White Cloud Minnows are an ideal species for aspiring fish breeders. Little needs to be done to encourage the species to procreate.

The two most important factors to their breeding are having male and female fish in the aquarium and having enough vegetation for them to use for egg placement. In a healthy aquarium, breeding will happen on its own and quite frequently. Keeping your White Cloud Minnows in a species tank will encourage breeding and also help safeguard fry from predation.

White Cloud Minnows go through courtship for several days before laying eggs. The males begin courtship by going through fin displays near female fish. Males may also chase females. He will try to entice a female into the vegetation to lay her eggs so that he can fertilize them.

The majority of the eggs will land in the vegetation. That is why thicker varieties such as Java Moss and Water Sprite are such good choices. White Cloud Minnow eggs hatch in approximately 48 to 60 hours. As soon as they are born, the fry are immediately self-sufficient and can be fed very finely powdered fish flakes.

White Cloud Minnow adults do not cannibalize their young so that you can leave them in the aquarium with the fry. They will grow quickly, reaching near full size in a few weeks. Monitor your population of White Cloud Minnow so that you do not overcrowd the tank.
White Cloud Minnow Diet

The White Cloud Mountain minnow is a happy omnivore. It will readily eat flaked or pelletized tropical fish food. If you have live vegetation in the aquarium, they will nibble on the leaves.

To keep your White Cloud Minnows from turning off on a particular food, try occasionally alternating with these foods:

  • Live or freeze-dried brine shrimp
  • Live or freeze-dried blood worms
  • Shredded, finely chopped vegetables such as squash or zucchini
  • Chopped earthworms

Because of their shy nature, they may not compete for food with mid or lower tank mates. Feeding two small meals a day is a good schedule that will also help them stay entertained.
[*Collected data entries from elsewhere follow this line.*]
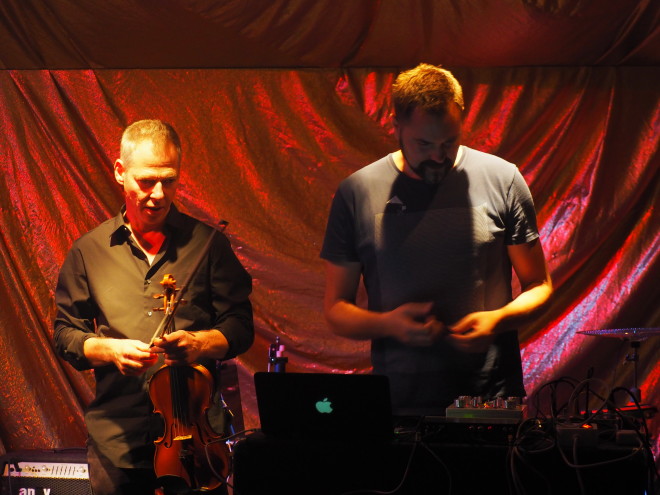 Where is `laptop`? laptop is located at coordinates (288, 386). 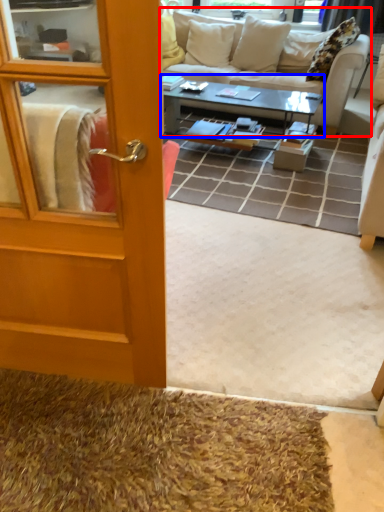 Question: Which point is closer to the camera, studio couch (highlighted by a red box) or coffee table (highlighted by a blue box)?

Choices:
 (A) studio couch
 (B) coffee table

Answer: (B) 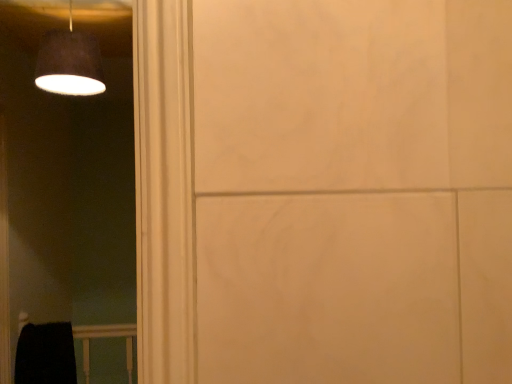 Question: From a real-world perspective, does matte black lampshade at upper left stand above black matte balustrade at lower left?

Choices:
 (A) no
 (B) yes

Answer: (B)

Question: Is matte black lampshade at upper left shorter than black matte balustrade at lower left?

Choices:
 (A) yes
 (B) no

Answer: (A)

Question: Can you confirm if matte black lampshade at upper left is positioned to the right of black matte balustrade at lower left?

Choices:
 (A) no
 (B) yes

Answer: (B)

Question: Is matte black lampshade at upper left taller than black matte balustrade at lower left?

Choices:
 (A) yes
 (B) no

Answer: (B)

Question: Are matte black lampshade at upper left and black matte balustrade at lower left beside each other?

Choices:
 (A) yes
 (B) no

Answer: (B)

Question: Is matte black lampshade at upper left positioned with its back to black matte balustrade at lower left?

Choices:
 (A) yes
 (B) no

Answer: (B)

Question: Does black matte balustrade at lower left have a greater width compared to matte black lampshade at upper left?

Choices:
 (A) no
 (B) yes

Answer: (A)

Question: Is black matte balustrade at lower left further to the viewer compared to matte black lampshade at upper left?

Choices:
 (A) yes
 (B) no

Answer: (A)

Question: Is black matte balustrade at lower left placed right next to matte black lampshade at upper left?

Choices:
 (A) no
 (B) yes

Answer: (A)

Question: Is black matte balustrade at lower left positioned before matte black lampshade at upper left?

Choices:
 (A) no
 (B) yes

Answer: (A)

Question: Could you tell me if black matte balustrade at lower left is facing matte black lampshade at upper left?

Choices:
 (A) yes
 (B) no

Answer: (B)

Question: From the image's perspective, is black matte balustrade at lower left on top of matte black lampshade at upper left?

Choices:
 (A) yes
 (B) no

Answer: (B)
Keep their diet varied, and you will continue to have happy and lively White Cloud Minnows.

Summary

  • White Cloud Minnows are an easy-care species ideal for new fish keepers.
  • The species is rare in its native habitat but is widely available through commercial and hobbyist breeding.
  • The species grows to 1.5 inches and will live for 5 to 7 years.
  • There are several color variations, but all are the same species and can breed together.
  • White Cloud Minnow live in cooler water, 61° to 72°F (18 to 22°C), and are tolerant of a wide range of water pH and hardness.
  • Ideal aquariums can be as small as a 2-gallon desktop. Traditional starter 10-gallon tanks will hold a few dozen White Cloud Minnows.
  • Adding vegetation to the aquarium is essential to White Cloud Minnow’s health and reproduction.
  • They do well in sole and mixed-species aquariums.
  • Ideal White Cloud Minnow tank mates are small, cool-water species that are peaceful in nature.
  • White Cloud Minnows will readily breed in captivity. The fish keeper needs no encouragement.
  • Their fry will grow to near full size in approximately three weeks.
  • White Cloud Minnow are omnivores. They will readily feed on flaked, pelletized, or live foods.

White Cloud Minnows are hard to beat for simplicity, beauty, and enhancement of cool water fish displays. Add this rewarding species to your aquarium.